### Records provided

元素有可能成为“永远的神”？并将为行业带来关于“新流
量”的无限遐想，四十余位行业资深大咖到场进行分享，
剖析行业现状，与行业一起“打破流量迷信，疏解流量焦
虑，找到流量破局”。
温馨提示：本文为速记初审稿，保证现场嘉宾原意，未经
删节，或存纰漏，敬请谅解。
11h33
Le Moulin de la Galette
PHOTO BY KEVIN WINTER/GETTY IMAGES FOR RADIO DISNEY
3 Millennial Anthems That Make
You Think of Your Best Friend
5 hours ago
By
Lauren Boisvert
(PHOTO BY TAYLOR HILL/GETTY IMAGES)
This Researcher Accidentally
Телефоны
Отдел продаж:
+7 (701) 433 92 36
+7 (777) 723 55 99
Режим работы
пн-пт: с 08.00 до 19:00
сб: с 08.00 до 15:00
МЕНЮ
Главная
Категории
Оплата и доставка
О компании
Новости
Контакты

######
### Records provided

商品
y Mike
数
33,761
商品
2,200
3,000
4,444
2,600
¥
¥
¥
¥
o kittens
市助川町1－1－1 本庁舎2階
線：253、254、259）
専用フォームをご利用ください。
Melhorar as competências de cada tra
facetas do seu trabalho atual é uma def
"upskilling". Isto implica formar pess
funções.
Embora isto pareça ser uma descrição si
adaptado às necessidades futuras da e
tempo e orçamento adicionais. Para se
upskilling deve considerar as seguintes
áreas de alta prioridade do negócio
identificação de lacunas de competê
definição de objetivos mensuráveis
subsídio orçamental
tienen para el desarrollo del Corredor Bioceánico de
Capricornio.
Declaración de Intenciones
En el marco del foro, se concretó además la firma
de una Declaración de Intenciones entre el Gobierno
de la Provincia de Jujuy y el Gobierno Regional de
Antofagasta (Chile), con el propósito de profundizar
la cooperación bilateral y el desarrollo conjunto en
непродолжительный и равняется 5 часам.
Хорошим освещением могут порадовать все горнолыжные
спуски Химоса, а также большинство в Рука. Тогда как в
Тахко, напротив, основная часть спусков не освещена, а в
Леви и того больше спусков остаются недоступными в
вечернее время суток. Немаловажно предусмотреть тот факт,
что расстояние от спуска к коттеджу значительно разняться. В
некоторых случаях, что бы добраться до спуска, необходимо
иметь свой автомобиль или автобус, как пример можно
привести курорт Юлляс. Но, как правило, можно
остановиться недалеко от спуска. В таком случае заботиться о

######
### Records provided

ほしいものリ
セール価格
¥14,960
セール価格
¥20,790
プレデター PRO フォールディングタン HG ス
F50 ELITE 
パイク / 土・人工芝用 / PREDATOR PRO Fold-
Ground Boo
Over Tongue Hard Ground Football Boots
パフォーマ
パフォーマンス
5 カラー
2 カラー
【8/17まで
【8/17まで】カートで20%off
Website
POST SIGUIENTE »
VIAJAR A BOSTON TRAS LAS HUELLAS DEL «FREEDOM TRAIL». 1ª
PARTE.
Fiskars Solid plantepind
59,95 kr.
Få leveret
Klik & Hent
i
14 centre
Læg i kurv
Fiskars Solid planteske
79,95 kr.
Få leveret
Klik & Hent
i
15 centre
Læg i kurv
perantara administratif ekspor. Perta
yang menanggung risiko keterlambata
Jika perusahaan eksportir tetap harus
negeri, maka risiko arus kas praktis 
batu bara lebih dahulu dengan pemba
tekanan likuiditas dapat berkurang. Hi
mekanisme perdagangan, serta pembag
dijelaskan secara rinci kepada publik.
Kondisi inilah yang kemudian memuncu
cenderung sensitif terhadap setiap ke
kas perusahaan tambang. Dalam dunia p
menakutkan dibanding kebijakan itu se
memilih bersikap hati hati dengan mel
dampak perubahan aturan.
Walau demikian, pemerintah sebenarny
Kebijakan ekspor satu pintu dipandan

######

Instructions to follow –
Using the entries, state how many of their lines hold "Intenciones"; give the number and no more.

Answer for the task –
2